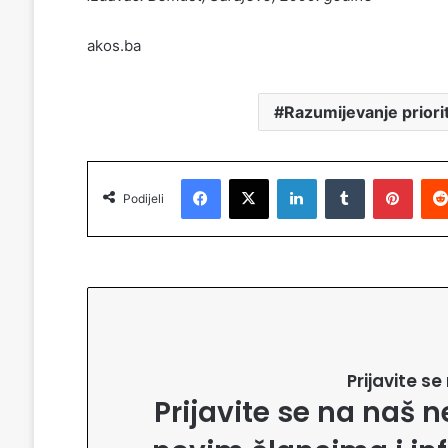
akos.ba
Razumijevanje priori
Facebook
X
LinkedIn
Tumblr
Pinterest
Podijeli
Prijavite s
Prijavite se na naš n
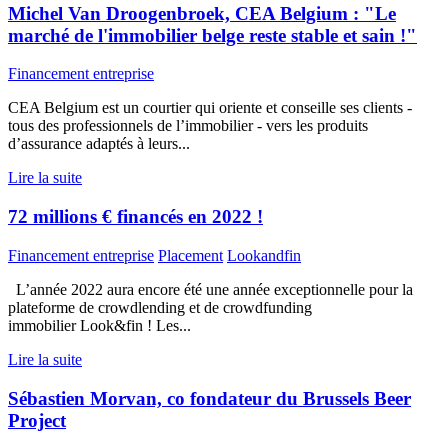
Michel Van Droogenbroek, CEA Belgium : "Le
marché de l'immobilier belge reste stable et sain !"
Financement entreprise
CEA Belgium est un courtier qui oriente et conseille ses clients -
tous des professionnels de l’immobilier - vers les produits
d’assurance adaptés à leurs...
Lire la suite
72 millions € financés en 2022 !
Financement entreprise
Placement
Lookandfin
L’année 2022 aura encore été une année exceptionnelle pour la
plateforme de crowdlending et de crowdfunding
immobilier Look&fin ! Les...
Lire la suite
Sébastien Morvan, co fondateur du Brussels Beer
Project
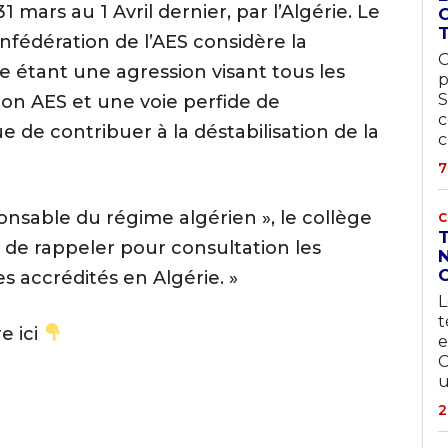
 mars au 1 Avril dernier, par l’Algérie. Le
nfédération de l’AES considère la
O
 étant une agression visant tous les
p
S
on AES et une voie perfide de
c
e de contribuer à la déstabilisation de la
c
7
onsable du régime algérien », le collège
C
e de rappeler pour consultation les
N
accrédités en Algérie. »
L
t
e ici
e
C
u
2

★ ★ ★ ★

◆ Assignment
Copy the entries exactly. Leave the pictures out.

◆ Task solution
akos.ba
Razumijevanje priori
Facebook
X
LinkedIn
Tumblr
Pinterest
Podijeli
Prijavite s
Prijavite se na naš n
Michel Van Droogenbroek, CEA Belgium : "Le
marché de l'immobilier belge reste stable et sain !"
Financement entreprise
CEA Belgium est un courtier qui oriente et conseille ses clients -
tous des professionnels de l’immobilier - vers les produits
d’assurance adaptés à leurs...
Lire la suite
72 millions € financés en 2022 !
Financement entreprise
Placement
Lookandfin
L’année 2022 aura encore été une année exceptionnelle pour la
plateforme de crowdlending et de crowdfunding
immobilier Look&fin ! Les...
Lire la suite
Sébastien Morvan, co fondateur du Brussels Beer
Project
 mars au 1 Avril dernier, par l’Algérie. Le
nfédération de l’AES considère la
O
 étant une agression visant tous les
p
S
on AES et une voie perfide de
c
e de contribuer à la déstabilisation de la
c
7
onsable du régime algérien », le collège
C
e de rappeler pour consultation les
N
accrédités en Algérie. »
L
t
e ici
e
C
u
2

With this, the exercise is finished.